21.02.2017 • NewsAstraZenecabreast cancerCanada

AstraZeneca Sells North American Zoladex Rights

(c) AstraZeneca
(c) AstraZeneca

AstraZeneca has agreed to sell the commercial rights for its cancer treatment Zoladex in the US and Canada for $250 million upfront to private equity-backed TerSera Therapeutics –  a US company specialized in acquiring and developing pharmaceutical products dedicated to select therapeutic areas. It will, however, continue to commercialize the drug in all markets outside of the US and Canada.

The Anglo-Swedish drugmaker has recently focused its recent R&D efforts on new areas such as immuno-oncology in an effort to offset expiring patents on some of its older drugs.

As part of the deal, AstraZeneca will also receive sales-related income through milestones worth up to $70 million, as well as recurring quarterly sales-based payments at what it said is a “mid-teen percent” of product sales. It will continue manufacturing the drug for TerSera.

First approved in the US and Canada in 1989, the injectable luteinizing hormone-releasing hormone agonist Zoladex is used to treat prostate cancer, breast cancer and certain benign gynecological disorders. In 2016, its sales totaled some $69 million in the US and Canada, and $816 million worldwide.

Mark Mallon, AstraZeneca’s executive vice president, global product & portfolio strategy, said the agreement will allow the company to retain a significant share of the value of Zoladex in the US and Canada, while concentrating its resources on innovative “new  oncology” medicines. He said it will also ensure that patients have continued access to the treatment.

The transaction, which does not include the transfer of any AstraZeneca employees or facilities and – the company stressed – does not impact its financial guidance for 2017, is expected to be wrapped up during this year’s first quarter, subject to customary closing conditions.  
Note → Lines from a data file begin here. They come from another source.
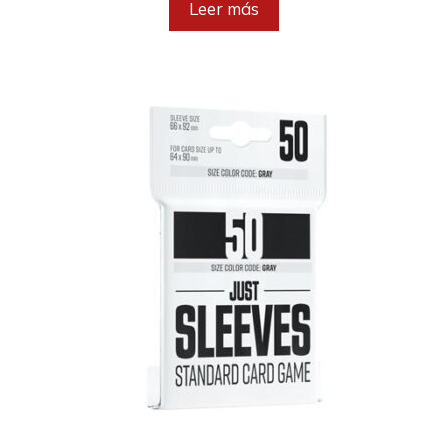
Leer más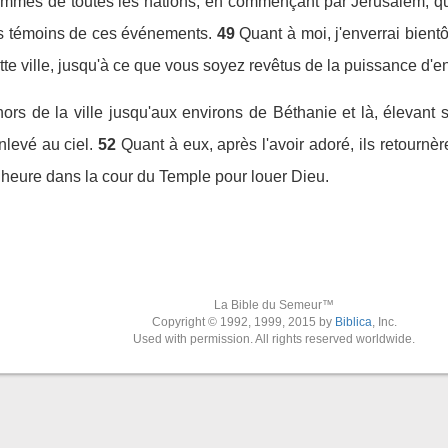
mmes de toutes les nations, en commençant par Jérusalem, qu'
s témoins de ces événements.
49
Quant à moi, j'enverrai bien
tte ville, jusqu'à ce que vous soyez revêtus de la puissance d'e
rs de la ville jusqu'aux environs de Béthanie et là, élevant se
enlevé au ciel.
52
Quant à eux, après l'avoir adoré, ils retournèr
te heure dans la cour du Temple pour louer Dieu.
La Bible du Semeur™
Copyright © 1992, 1999, 2015 by
Biblica
, Inc.
Used with permission. All rights reserved worldwide.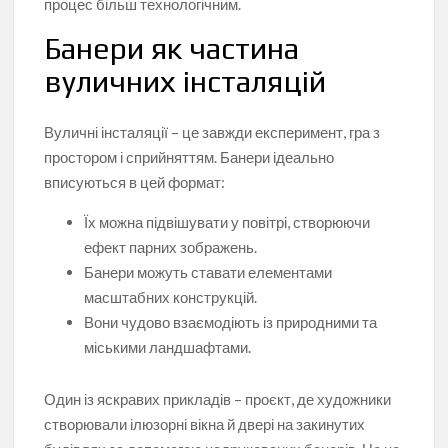
процес більш технологічним.
Банери як частина
вуличних інсталяцій
Вуличні інсталяції – це завжди експеримент, гра з
простором і сприйняттям. Банери ідеально
вписуються в цей формат:
Їх можна підвішувати у повітрі, створюючи
ефект парних зображень.
Банери можуть ставати елементами
масштабних конструкцій.
Вони чудово взаємодіють із природними та
міськими ландшафтами.
Один із яскравих прикладів – проєкт, де художники
створювали ілюзорні вікна й двері на закинутих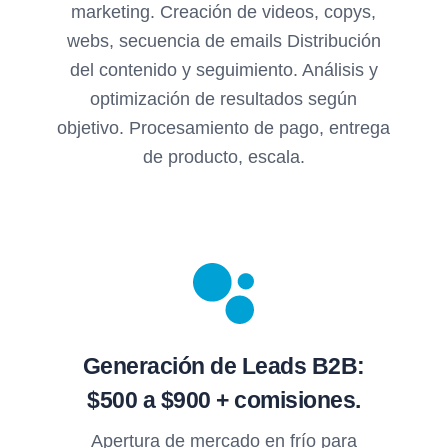
marketing. Creación de videos, copys,
webs, secuencia de emails Distribución
del contenido y seguimiento. Análisis y
optimización de resultados según
objetivo. Procesamiento de pago, entrega
de producto, escala.
Generación de Leads B2B:
$500 a $900 + comisiones.
Apertura de mercado en frío para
AstraZeneca’s shares made gains last week when it reported positive results from clinical trials with Lynparza, a treatment for BRCA-mutated metastatic breast cancer. Some analysts view the drug as a potential blockbuster. The company’ largest shareholder, Woodford Investment Management, reportedly increased its holdings in the pharmaceutical manufacturer on the news.

Lynparza, AstraZeneca said, met its primary endpoint in the phase 3 trials, as initial findings from a study indicated that the drug’s safety profile was consistent with previous studies. Patients treated with Lynparza are said to have shown a “statistically significant and clinically meaningful improvement” in progression-free survival for metastatic breast cancer sufferers compared to those treated with chemotherapy.
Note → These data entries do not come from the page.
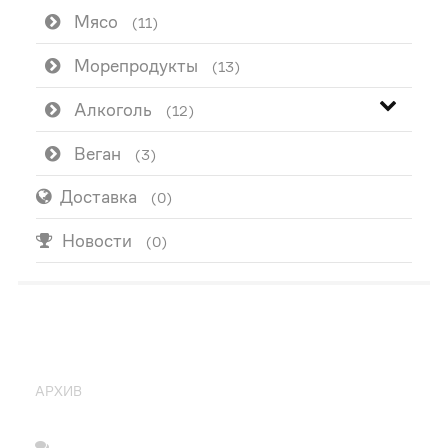
Мясо
(11)
Морепродукты
(13)
Алкоголь
(12)
Веган
(3)
Доставка
(0)
Новости
(0)
ПОПУЛЯРНО
АРХИВ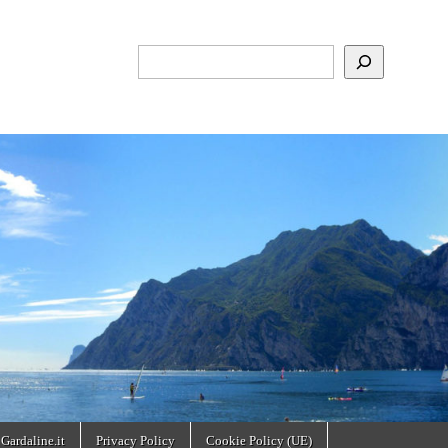
Cerca
 Gardaline.it
Privacy Policy
Cookie Policy (UE)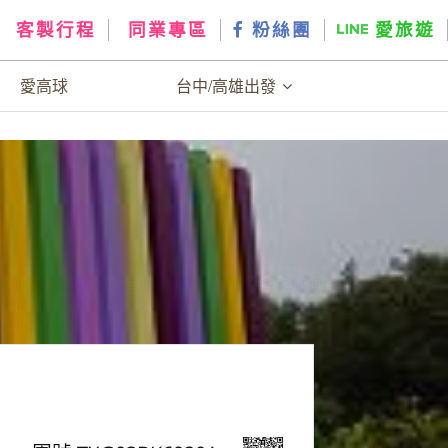
客製行程
同業專區
粉絲團
愛旅遊
愛高球
台中/高雄出發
Sean Bohen, AstraZeneca’s executive vice-president for global medicines development and chief medical officer, said the results were the first positive Phase 3 data for a PARP inhibitor beyond ovarian cancer. “This,” he said, “is highly encouraging for the development of our broad portfolio which aims to treat multiple cancers by targeting DNA damage response pathways."

In December 2016, the drugmaker’s application for sale of its new bladder cancer treatment durvalumab was been accepted by the US Food and Drug Administration. AstraZeneca previously said it saw durvalumab as a potential breakthrough treatment for several forms of cancer.